IDC Japanは2日、国内プライベートクラウド市場について2009年の実績と2010年〜2014年の予測を発表した。
同社の定義するプライベートクラウドは、個別企業または企業グループのみが利用可能なクラウドコンピューティングのこと。調査結果によると、2009年の国内プライベートクラウド市場の市場規模は984億円だった。
2009年から2014年の年間平均成長率は30.7%で、2014年の市場規模は3,759億円になるとIDCでは予測する。
(Source: IDC Japan, 9/2010)
国内プライベートクラウド市場 市場規模予測:2009年〜2014年
パブリッククラウドには、外部のシステムをインターネット経由で使うため、セキュリティ、カスタマイズ性、レスポンスに不安がある一方、プライベートクラウドにはこうした問題がなく、「コンピューターリソースの効率的な利用」というクラウドのメリットを実現できるとして、現時点ではプライベートクラウドはパブリッククラウドより大きな市場を形成しているという。
IDC Japanでは、2010年の国内プライベートクラウド市場は、前年比成長率26.0%、市場規模1,240億円と予測。
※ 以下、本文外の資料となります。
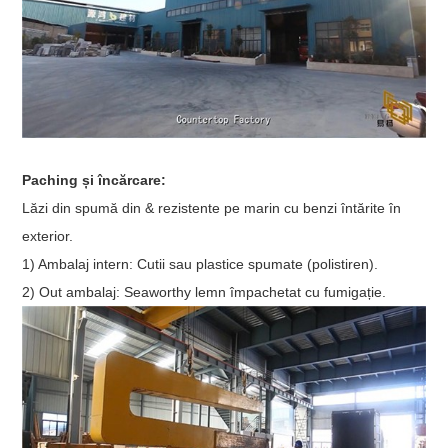
Paching și încărcare:
Lăzi din spumă din & rezistente pe marin cu benzi întărite în
exterior.
1) Ambalaj intern: Cutii sau plastice spumate (polistiren).
2) Out ambalaj: Seaworthy lemn împachetat cu fumigație.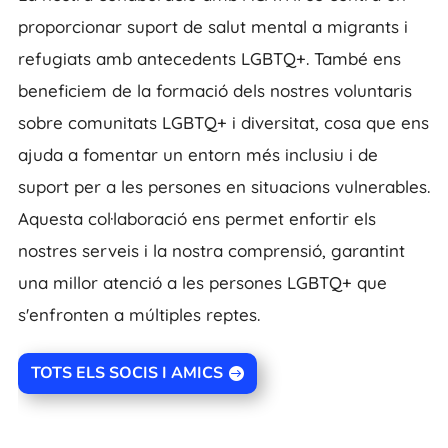
proporcionar suport de salut mental a migrants i
refugiats amb antecedents LGBTQ+. També ens
beneficiem de la formació dels nostres voluntaris
sobre comunitats LGBTQ+ i diversitat, cosa que ens
ajuda a fomentar un entorn més inclusiu i de
suport per a les persones en situacions vulnerables.
Aquesta col·laboració ens permet enfortir els
nostres serveis i la nostra comprensió, garantint
una millor atenció a les persones LGBTQ+ que
s'enfronten a múltiples reptes.
TOTS ELS SOCIS I AMICS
景気後退期に培われたコスト削減や、リソースの効率活用に対するユーザー企業の意識がプライベートクラウドの導入を後押しするという。
2014年の国内プライベートクラウド市場の市場規模は3,759億円、2009年〜2014年の5年間の年間平均成長率は30.7%になるとしている。
2010年7月に行ったユーザー調査で、プライベートクラウドの導入を検討中の企業にシステム構築予算を尋ねたところ、今後は500万円未満の小規模案件が増加することが明らかになったという。
この結果を受けて、IDC Japan ITサービスグループ シニアマーケットアナリストの唐澤正道氏は「ベンダーは、潜在需要の大きい予算規模500万円未満の小規模ユーザーを積極的に取り込むべきである。そのためには、小規模プライベートクラウドシステムに対する効率的な構築方法を用意すべきである」としている。
今回の発表はIDCが発行したレポート「国内プライベートクラウド市場 ユーザー動向調査と2010年〜2014年の予測」(J10571001)にその詳細が報告されている。